A lancha que foi apreendida na manhã desta segunda-feira (30), na Cidade Baixa, em Salvador, levava setenta e um quilos e quinhentos gramas de explosivos. A informação foi divulgada pela Polícia Federal (PF), que investiga o caso, no início da tarde desta segunda.

Além do material explosivo, 20 espoletins (espoleta amolgada ao estopim) e 10 espoletas foram encontradas na embarcação, que foi levada para a praia da Ribeira, na Cidade Baixa, onde os explosivos foram localizados.


A Polícia Federal informou, por meio de nota, que a suspeita é de que o grupo planejava um ataque a caixas eletrônicos com os explosivos.

Durante ação da PF e da Polícia Militar, houve uma perseguição e troca de tiros com os bandidos que estavam na embarcação. Alguns homens fugiram pelo mar e outros pela terra. Até as 15h20, ninguém foi preso.

Conforme a PF, o Núcleo de Polícia Marítima do órgão foi acionado após uma denúncia de que criminosos embarcavam na lancha na praia do Caboto, em Candeias.

Marinheiro

O marinheiro que pilotou a embarcação disse à polícia que foi contratado por um dos homens, sem saber que se tratava de um grupo de criminosos. A função dele, relata a polícia, era pilotar a lancha entre a Ilha de Itaparica e Salvador.

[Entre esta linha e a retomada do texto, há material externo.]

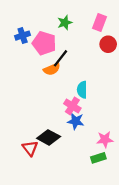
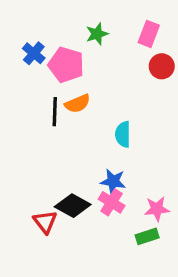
blue cross: (23, 36) -> (34, 53), turned -32
black line: (60, 58) -> (55, 112), moved, turned -36
pink cross: (72, 106) -> (112, 202), moved

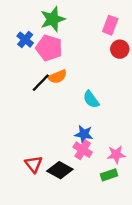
green star: (97, 34) -> (53, 19), moved, size x1.5
black line: (55, 112) -> (41, 83), turned 42
cyan semicircle: (123, 134) -> (91, 99), turned -36
black diamond: (73, 206) -> (60, 170), moved

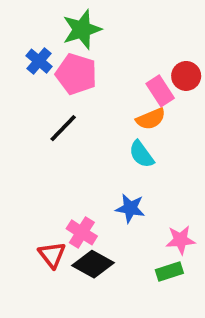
pink rectangle: (110, 25) -> (160, 91), moved, turned -54
orange semicircle: (57, 77) -> (151, 119), moved
pink cross: (83, 150) -> (82, 232), moved

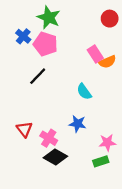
green star: (82, 29) -> (49, 17), turned -30
red circle: (186, 76) -> (110, 19), moved
orange semicircle: (151, 119) -> (107, 62), moved
red triangle: (52, 255) -> (24, 129), moved

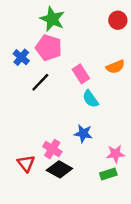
blue cross: (23, 36) -> (21, 57), moved
pink rectangle: (95, 54) -> (81, 74), moved
red triangle: (24, 129) -> (26, 163), moved

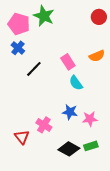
pink pentagon: (49, 48) -> (19, 24), moved
pink star: (115, 154) -> (90, 119), moved
black diamond: (59, 169) -> (69, 149), moved

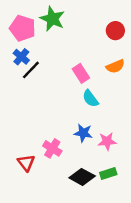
red circle: (99, 17) -> (115, 31), moved
black line: (34, 69) -> (31, 70), moved

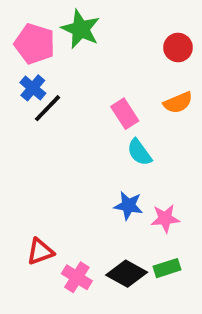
pink cross: (52, 148) -> (77, 277), moved
red triangle: (26, 163) -> (40, 252), turned 48

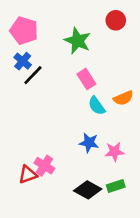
green star: (81, 29) -> (78, 41), moved
red circle: (178, 48) -> (116, 20), moved
orange semicircle: (178, 103) -> (123, 98), moved
pink cross: (77, 277) -> (44, 166), moved

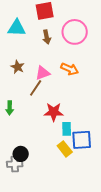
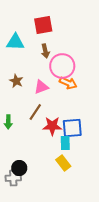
pink circle: (75, 32) -> (62, 66), moved
brown line: (36, 88) -> (35, 112), moved
blue square: (82, 140) -> (72, 128), moved

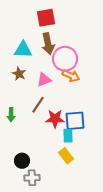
cyan triangle: (15, 42) -> (23, 50), moved
brown arrow: (45, 51) -> (48, 44), size x1.5
gray cross: (13, 178) -> (32, 178), moved

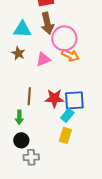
brown line: (38, 105) -> (29, 96), moved, turned -30
green arrow: (11, 115) -> (19, 117), moved
cyan rectangle: (68, 136) -> (67, 115), turned 40
yellow rectangle: (66, 156) -> (65, 135), turned 56

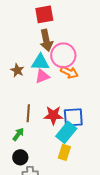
cyan triangle: (22, 29) -> (40, 62), moved
cyan rectangle: (67, 115) -> (66, 132), size x1.5
green arrow: (19, 117) -> (18, 134), turned -144

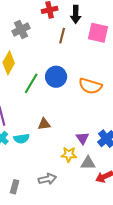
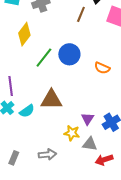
orange semicircle: (90, 86) -> (102, 68), size x0.7
brown triangle: (44, 124) -> (51, 100), size x1.6
cyan semicircle: (21, 139) -> (27, 111), turned -35

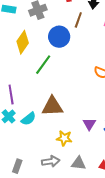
blue circle: (69, 54) -> (59, 37), moved
yellow star: (72, 133) -> (64, 138), moved
gray triangle: (90, 144) -> (79, 163), moved

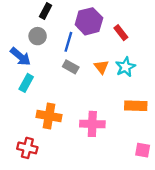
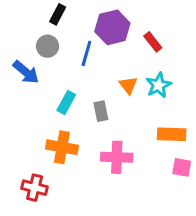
gray rectangle: (71, 67) -> (101, 111), moved, turned 49
cyan rectangle: (26, 83) -> (66, 102), moved
pink square: (143, 150) -> (182, 167), moved

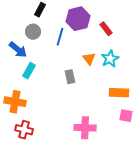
cyan rectangle: (66, 102) -> (29, 71), moved
orange cross: (62, 147) -> (15, 102), moved
pink cross: (117, 157) -> (85, 128), moved

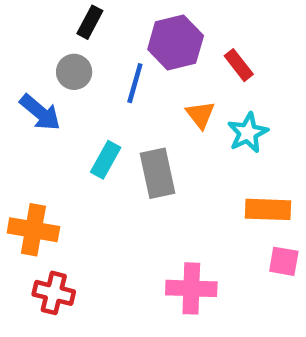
orange triangle: (89, 59) -> (200, 115), moved
cyan rectangle: (29, 71) -> (106, 160), moved
gray rectangle: (70, 77) -> (158, 173), size x1.5

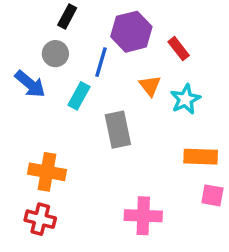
cyan rectangle: (106, 160) -> (79, 96), moved
orange cross: (33, 230) -> (47, 172), moved

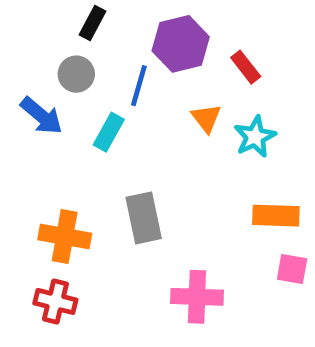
gray rectangle: (118, 130) -> (144, 218), moved

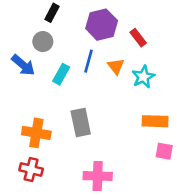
blue line: (139, 86) -> (88, 61), moved
pink cross: (197, 297) -> (98, 176), moved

Segundo ele, quando a embarcação chegou no bairro do Comércio, na capital baiana, homens armados o surpreenderam e entraram na lancha. Ele foi rendido e feito de refém.

O homem disse à polícia que nadou por cerca de quatro horas, no escuro e frio, para conseguir chegar em terra firme e acionar a polícia. Ele revela que as ondas estavam grandes e que teve medo de não ver mais a família.